Just last week, after making my mandatory $100 weekly donation to NWA, I came home with some snails and a few scarlet reefs for my SW, and some tetras and rainbow praecox for my FW (felt guilty for not really taking care of the FW for so long, as it was so lightly stocked). So, I figure I'll do my acclimation on everyone at the same time. SW guys in Ziploc containers (love those semi-disposable containers), FW bags afloat. As I was doing both at once, I was of course using one bucket to dump the exchange water. I mean, why not, it's just waste and I don't care if I'm throwing away SW and FW water exchanges into the same bucket.
All went well. I picked up the SW crew and put them in their tank. I added the FW guys in my usual way (same for SW fish for the same reasons). I pour the bag contents through a net, catch the fish and add them. I always do this over a bucket in case a fish makes it out of the net so I can easily scoop him out. It keeps the remaining store water out, and I think is less traumatic than mashing around with a net in a floppy plastic bag trying to trap them. Now came the brain fart. I just forgot one detail. The bucket was a FW/SW mix, not just FW exchange water. Well, 2 tetras missed the net. I didn't even really think much of it for the first several seconds while I added their bag mates to the tank.

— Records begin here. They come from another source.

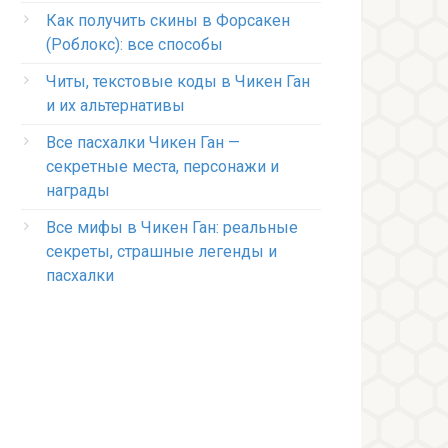
Как получить скины в Форсакен
(Роблокс): все способы
Читы, текстовые коды в Чикен Ган
и их альтернативы
Все пасхалки Чикен Ган —
секретные места, персонажи и
награды
Все мифы в Чикен Ган: реальные
секреты, страшные легенды и
пасхалки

Then, it hit me. It was mixed water, not just FW they were now swimming around in. I damn near kicked the bucket over reaching in to get them, while pushing my dog's head out from his favorite water source. I scooped them out and threw them into the FW tank (at least I got that part right). They looked confused, but otherwise seemed OK. They ended up doing fine, and I just tell myself all I did was give them a mild SW dip, which was good for them anyway.